By Amy Bickel
The Hutchinson News, Kan.
In hopes to prevent the listing, the Kansas Department of Wildlife, Parks and Tourism, as part of the Western Association of Fish and Wildlife Agencies, began working with four other states in the habitat region to craft a range-wide conservation plan for Oklahoma, Texas, New Mexico, Kansas and Colorado.
The plan received endorsement from the U.S. Fish and Wildlife Service, said Jim Pitman, with Kansas Wildlife and Parks, who served as vice-chiar of a six-member working group that wrote the plan.
The plan's goal is to build populations back to 67,000 birds -- which isn't unreasonable, he said.
"We were above 67,000 birds as recently as 2006," he said.
While concerns mount from landowners, businesses and politicians about the impact on the Kansas economy, Pitman stressed that such a listing doesn't mean that development cannot continue in southwest Kansas.

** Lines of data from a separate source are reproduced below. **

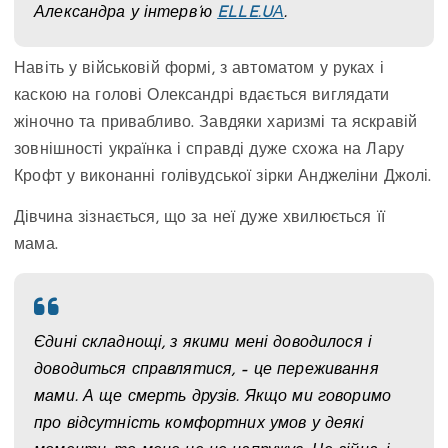
Александра у інтерв’ю
ELLE.UА
.
Навіть у військовій формі, з автоматом у руках і
каскою на голові Олександрі вдається виглядати
жіночно та привабливо. Завдяки харизмі та яскравій
зовнішності українка і справді дуже схожа на Лару
Крофт у виконанні голівудської зірки Анджеліни Джолі.
Дівчина зізнається, що за неї дуже хвилюється її
мама.
Єдині складнощі, з якими мені доводилося і
доводиться справлятися, – це переживання
мами. А ще смерть друзів. Якщо ми говоримо
про відсутність комфортних умов у деякі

Companies planning projects in the targeted conservation region -- roughly 40 million acres across the five states -- can be covered from incidental take -- accidentally harming or killing a bird -- under the endangered species act by enrolling in the association's range-wide plan or another approved plan.
There is an enrollment fee.
Companies also pay a mitigation fee for habitat disturbed, which is the cost of creating or maintaining similar habitat elsewhere in the region.

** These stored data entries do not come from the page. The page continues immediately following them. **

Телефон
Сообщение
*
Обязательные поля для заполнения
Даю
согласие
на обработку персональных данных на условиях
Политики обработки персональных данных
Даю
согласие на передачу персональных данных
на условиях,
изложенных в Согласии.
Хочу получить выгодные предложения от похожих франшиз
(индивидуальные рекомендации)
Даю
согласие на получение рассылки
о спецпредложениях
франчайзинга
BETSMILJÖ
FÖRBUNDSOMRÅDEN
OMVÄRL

Those costs vary, depending on the quality of habitat being taken.
In turn, the fees collected through the range-wide plan will go to farmers, ranchers and landowners to help them implement best management practices to preserve habitat in the targeted region, Pitman said.
Jim Sipes' land is in a 10-mile buffer designated as habitat in the range-wide management plan developed by five state wildlife agencies, including KDWPT.

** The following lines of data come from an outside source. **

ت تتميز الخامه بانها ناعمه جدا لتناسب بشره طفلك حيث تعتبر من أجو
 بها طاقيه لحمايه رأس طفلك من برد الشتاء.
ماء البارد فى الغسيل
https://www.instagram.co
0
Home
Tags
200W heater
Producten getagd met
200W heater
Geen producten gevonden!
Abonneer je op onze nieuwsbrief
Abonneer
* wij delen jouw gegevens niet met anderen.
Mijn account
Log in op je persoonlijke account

However, he said, he has never seen a prairie chicken on his family's acreage and is concerned about how the plan could affect southwest Kansas.
He gave input to a stakeholder plan, which is being supported by the Kansas Farm Bureau and the Environmental Defense Fund. The plan, he says, benefits not only wildlife, but farmers, ranchers and the energy industry.
It also isn't as costly, Sipes said.
According to Sipes, the mitigation credit exchange program supported by the stakeholder groups is designed to offset perceived unfavorable development within critical habitat areas with additional more favorable habitat elsewhere. Energy companies would pay landowners to maintain or develop habitat acceptable to the lesser prairie chickens.
The stakeholder plan could be implemented as soon as December, Pitman said.
Meanwhile, there is already some promise for some rebound of the bird by next year. Agencies are counting lesser prairie chicken populations by helicopters this spring and Pitman expects numbers to be similar to last year.
However, he said, late summer rains created better pasture conditions, and he is hoping to see better production this summer and increased populations in spring 2015.